Study Guide

Into Thin Air Bottled Oxygen

By Jon Krakauer

Bottled Oxygen

In Into Thin Air, bottled oxygen represents the way that technology makes climbing Mount Everest a much easier proposition. The only question is whether this is a good thing.

First we have the pro-O2 camp. Although "relying on bottled oxygen […] is a practice that's sparked acrimonious debate ever since […] 1921" (11.28), these folks will tell you (rightfully, we might add) that the first ascent of the mountain in 1953 would have been impossible if not for the help of good old O2. In this perspective, bottled oxygen is just another tool in a climber's repertoire; it's simply a means to an end.

Then we have the die-hard purists. This bunch looks to Reinhold Messner and Peter Habeler for inspiration: Messner and Habeler reached the top of Everest without bottled oxygen in 1978, which was "hailed by climbers in some circles as the first true ascent of Everest" (11.30). These purists argue that bottled oxygen only encourages lesser-skilled climbers to take a shot at Everest, which makes things more dangerous for everyone.
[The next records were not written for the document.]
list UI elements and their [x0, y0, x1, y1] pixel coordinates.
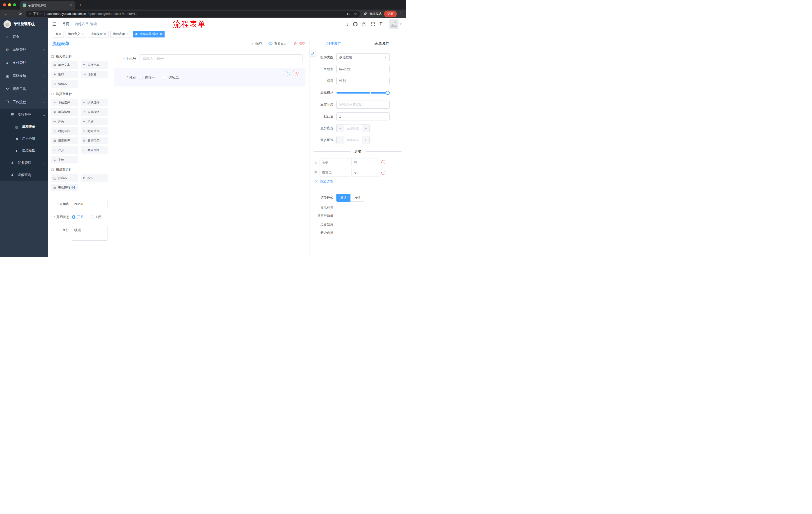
- checkbox-icon[interactable]: [163, 76, 166, 79]
- tab-component-props[interactable]: 组件属性: [310, 38, 358, 49]
- palette-item-checkbox-group[interactable]: ☑多选框组: [81, 108, 108, 116]
- sidebar-item-process-form[interactable]: ▤ 流程表单: [0, 121, 48, 133]
- remove-option-icon[interactable]: −: [381, 171, 385, 175]
- palette-item-table[interactable]: ▩表格[开发中]: [51, 184, 78, 191]
- remove-option-icon[interactable]: −: [381, 160, 385, 164]
- option-style-default-button[interactable]: 默认: [337, 194, 350, 202]
- address-bar[interactable]: ⚠ 不安全 dashboard.yudao.iocoder.cn /bpm/ma…: [26, 10, 360, 17]
- palette-item-time-range[interactable]: ◶时间范围: [81, 127, 108, 135]
- security-label[interactable]: 不安全: [33, 12, 45, 16]
- add-option-button[interactable]: + 添加选项: [315, 179, 402, 184]
- sidebar-logo[interactable]: 芋道管理系统: [0, 18, 48, 30]
- option-2-label-input[interactable]: 选项二: [320, 169, 349, 177]
- tab-form-props[interactable]: 表单属性: [358, 38, 406, 49]
- link-icon[interactable]: [310, 51, 315, 56]
- browser-menu-icon[interactable]: ⋮: [399, 12, 403, 16]
- search-icon[interactable]: [344, 22, 348, 26]
- drag-handle-icon[interactable]: ☰: [314, 160, 318, 164]
- view-json-button[interactable]: 查看json: [268, 42, 287, 46]
- palette-item-cascader[interactable]: ⋔级联选择: [81, 99, 108, 106]
- palette-item-slider[interactable]: ⊸滑块: [81, 118, 108, 125]
- sidebar-item-leave-query[interactable]: ♟ 请假查询: [0, 169, 48, 181]
- option-1-label-input[interactable]: 选项一: [320, 158, 349, 166]
- clear-button[interactable]: 清空: [293, 42, 306, 46]
- status-on-radio[interactable]: 开启: [72, 215, 83, 219]
- gender-option-1[interactable]: 选项一: [139, 76, 155, 80]
- update-button[interactable]: 更新: [384, 10, 397, 17]
- palette-item-switch[interactable]: ⊷开关: [51, 118, 78, 125]
- form-remark-textarea[interactable]: 嘿嘿: [72, 226, 108, 241]
- tag-process-model[interactable]: 流程模型 ✕: [88, 31, 109, 37]
- breadcrumb-root[interactable]: 首页: [62, 22, 69, 26]
- phone-input[interactable]: 请输入手机号: [139, 54, 302, 63]
- browser-tab[interactable]: 芋道管理系统 ✕: [20, 1, 76, 9]
- zoom-window-button[interactable]: [13, 3, 16, 6]
- hamburger-icon[interactable]: ☰: [52, 22, 56, 27]
- github-icon[interactable]: [353, 22, 357, 26]
- user-menu[interactable]: ▼: [389, 19, 402, 29]
- tag-process-form[interactable]: 流程表单 ✕: [110, 31, 131, 37]
- form-name-input[interactable]: biubiu: [72, 200, 108, 208]
- close-window-button[interactable]: [3, 3, 6, 6]
- delete-component-button[interactable]: [293, 70, 298, 76]
- slider-track[interactable]: [337, 92, 388, 93]
- checkbox-icon[interactable]: [139, 76, 143, 79]
- close-icon[interactable]: ✕: [160, 32, 162, 36]
- font-size-icon[interactable]: T↕: [380, 22, 383, 26]
- new-tab-button[interactable]: +: [79, 2, 82, 8]
- grid-slider[interactable]: [337, 89, 390, 97]
- palette-item-time-picker[interactable]: ◷时间选择: [51, 127, 78, 135]
- gender-option-2[interactable]: 选项二: [163, 76, 179, 80]
- palette-item-date-range[interactable]: ▧日期范围: [81, 137, 108, 144]
- minus-button[interactable]: −: [337, 125, 344, 132]
- palette-item-radio-group[interactable]: ◉单选框组: [51, 108, 78, 116]
- back-icon[interactable]: ←: [2, 12, 9, 16]
- save-button[interactable]: ✓ 保存: [251, 42, 263, 46]
- tab-close-icon[interactable]: ✕: [69, 3, 73, 7]
- sidebar-item-devtools[interactable]: ⚒ 研发工具 ▾: [0, 82, 48, 96]
- close-icon[interactable]: ✕: [104, 32, 106, 36]
- close-icon[interactable]: ✕: [126, 32, 128, 36]
- max-select-stepper[interactable]: − 最多可选 +: [337, 136, 370, 144]
- sidebar-item-home[interactable]: ⌂ 首页: [0, 30, 48, 43]
- palette-item-select[interactable]: ◒下拉选择: [51, 99, 78, 106]
- palette-item-single-line-text[interactable]: ▭单行文本: [51, 61, 78, 69]
- sidebar-item-task-management[interactable]: ⋔ 任务管理 ▾: [0, 157, 48, 169]
- tag-home[interactable]: 首页: [53, 31, 64, 37]
- tag-process-form-edit[interactable]: 流程表单-编辑 ✕: [133, 31, 165, 37]
- close-icon[interactable]: ✕: [81, 32, 84, 36]
- sidebar-item-workflow[interactable]: ❒ 工作流程 ▴: [0, 96, 48, 109]
- component-type-select[interactable]: 多选框组 ▼: [337, 53, 390, 61]
- title-input[interactable]: 性别: [337, 77, 390, 85]
- palette-item-color-picker[interactable]: ◐颜色选择: [81, 146, 108, 154]
- palette-item-editor[interactable]: ✎编辑器: [51, 80, 78, 88]
- bookmark-star-icon[interactable]: ☆: [354, 12, 357, 16]
- minimize-window-button[interactable]: [8, 3, 11, 6]
- reload-icon[interactable]: ⟳: [17, 11, 24, 16]
- sidebar-item-process-management[interactable]: ☰ 流程管理 ▴: [0, 109, 48, 121]
- minus-button[interactable]: −: [337, 136, 344, 144]
- drag-handle-icon[interactable]: ☰: [314, 171, 318, 175]
- min-select-stepper[interactable]: − 至少应选 +: [337, 124, 370, 132]
- canvas-field-gender-selected[interactable]: 性别 选项一 选项二: [114, 68, 306, 86]
- option-2-value-input[interactable]: 女: [351, 169, 379, 177]
- tag-process-definition[interactable]: 流程定义 ✕: [65, 31, 86, 37]
- copy-component-button[interactable]: [285, 70, 290, 76]
- label-width-input[interactable]: 请输入标签宽度: [337, 101, 390, 109]
- option-1-value-input[interactable]: 男: [351, 158, 379, 166]
- form-canvas[interactable]: 手机号 请输入手机号: [111, 49, 310, 257]
- forward-icon[interactable]: →: [9, 12, 17, 16]
- option-style-button-button[interactable]: 按钮: [350, 194, 364, 202]
- plus-button[interactable]: +: [362, 136, 369, 144]
- status-off-radio[interactable]: 关闭: [90, 215, 102, 219]
- sidebar-item-system[interactable]: ⚙ 系统管理 ▾: [0, 43, 48, 56]
- max-select-value[interactable]: 最多可选: [344, 136, 362, 144]
- palette-item-date-picker[interactable]: ▦日期选择: [51, 137, 78, 144]
- fullscreen-icon[interactable]: [371, 22, 375, 26]
- sidebar-item-infrastructure[interactable]: ▣ 基础设施 ▾: [0, 70, 48, 82]
- palette-item-button[interactable]: ☛按钮: [81, 174, 108, 182]
- sidebar-item-user-group[interactable]: ☻ 用户分组: [0, 133, 48, 145]
- canvas-field-phone[interactable]: 手机号 请输入手机号: [114, 54, 306, 63]
- palette-item-upload[interactable]: ↥上传: [51, 156, 78, 163]
- palette-item-password[interactable]: ✱密码: [51, 71, 78, 78]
It's kind of hard to argue with that perspective given the events of Into Thin Air. Even Krakauer lends credence to the idea, suggesting "the simplest way to reduce future carnage would be to ban bottled oxygen except for emergency medical use" (21.28). On the other hand, there are plenty of climbers in the book (Krakauer included) who climb both responsibly and skillfully, despite using bottled oxygen.

Which leaves us with one question: What do you think?